(Extracted page text data)
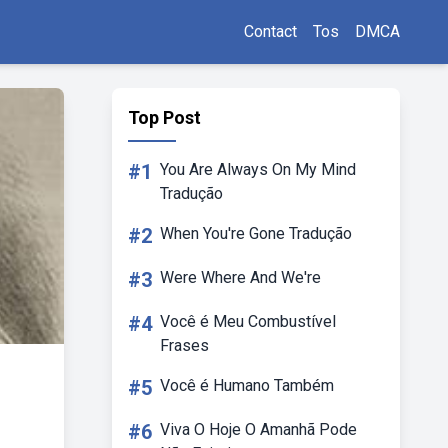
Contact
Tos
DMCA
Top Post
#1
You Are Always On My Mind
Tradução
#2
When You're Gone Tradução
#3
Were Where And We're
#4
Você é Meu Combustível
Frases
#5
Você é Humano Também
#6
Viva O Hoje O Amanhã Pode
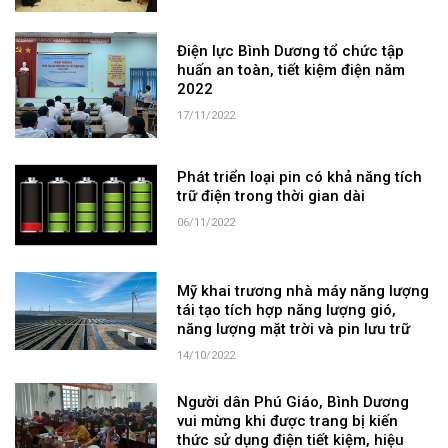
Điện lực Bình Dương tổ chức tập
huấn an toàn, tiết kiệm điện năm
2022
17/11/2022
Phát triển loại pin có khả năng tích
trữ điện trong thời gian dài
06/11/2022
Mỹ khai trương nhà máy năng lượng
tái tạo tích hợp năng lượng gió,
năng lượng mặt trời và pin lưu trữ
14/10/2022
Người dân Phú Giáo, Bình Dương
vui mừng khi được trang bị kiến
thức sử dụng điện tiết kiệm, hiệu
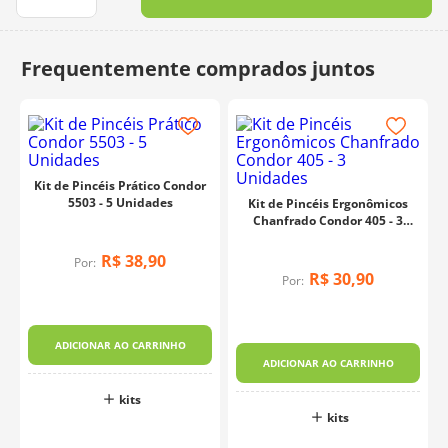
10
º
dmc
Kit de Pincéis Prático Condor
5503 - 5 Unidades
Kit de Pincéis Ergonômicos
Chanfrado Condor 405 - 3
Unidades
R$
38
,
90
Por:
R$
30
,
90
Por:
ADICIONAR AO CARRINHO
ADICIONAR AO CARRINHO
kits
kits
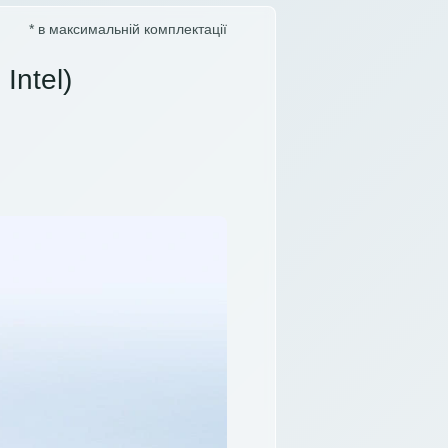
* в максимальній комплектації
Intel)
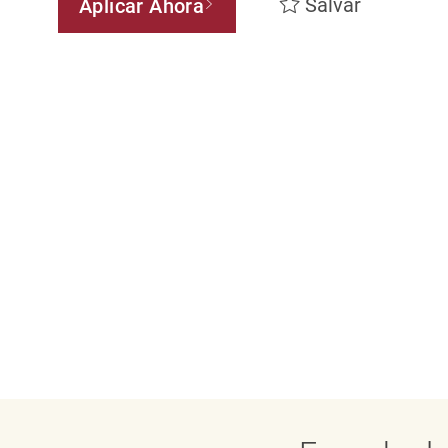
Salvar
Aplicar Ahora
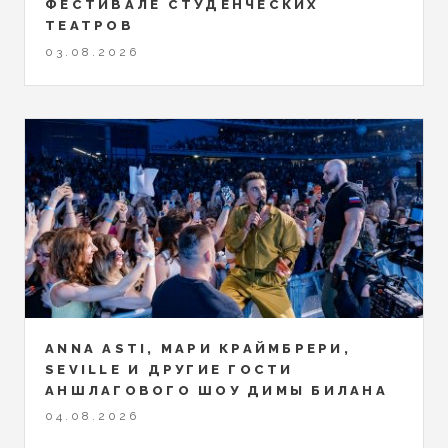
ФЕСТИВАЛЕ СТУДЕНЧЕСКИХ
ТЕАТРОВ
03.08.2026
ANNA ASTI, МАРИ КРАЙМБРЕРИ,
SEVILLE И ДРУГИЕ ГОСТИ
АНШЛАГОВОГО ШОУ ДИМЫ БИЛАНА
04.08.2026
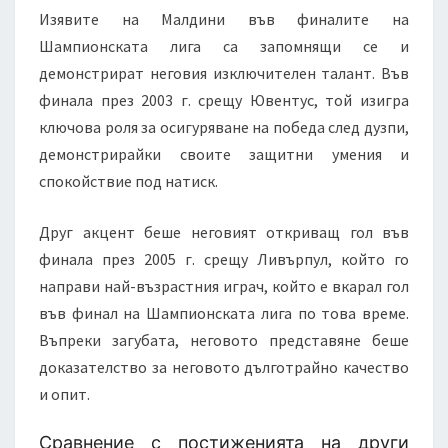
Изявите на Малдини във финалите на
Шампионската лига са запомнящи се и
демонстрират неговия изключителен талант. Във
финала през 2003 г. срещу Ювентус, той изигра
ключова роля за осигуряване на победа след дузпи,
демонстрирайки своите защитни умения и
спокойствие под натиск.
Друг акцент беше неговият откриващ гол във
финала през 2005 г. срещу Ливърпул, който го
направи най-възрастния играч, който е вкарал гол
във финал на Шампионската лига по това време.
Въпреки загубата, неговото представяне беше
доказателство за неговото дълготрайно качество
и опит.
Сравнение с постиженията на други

> **EXERCISE OBJECTIVE**
From the entries above, copy every line that holds the word "неговото".

> **TASK SOLUTION**
Въпреки загубата, неговото представяне беше
доказателство за неговото дълготрайно качество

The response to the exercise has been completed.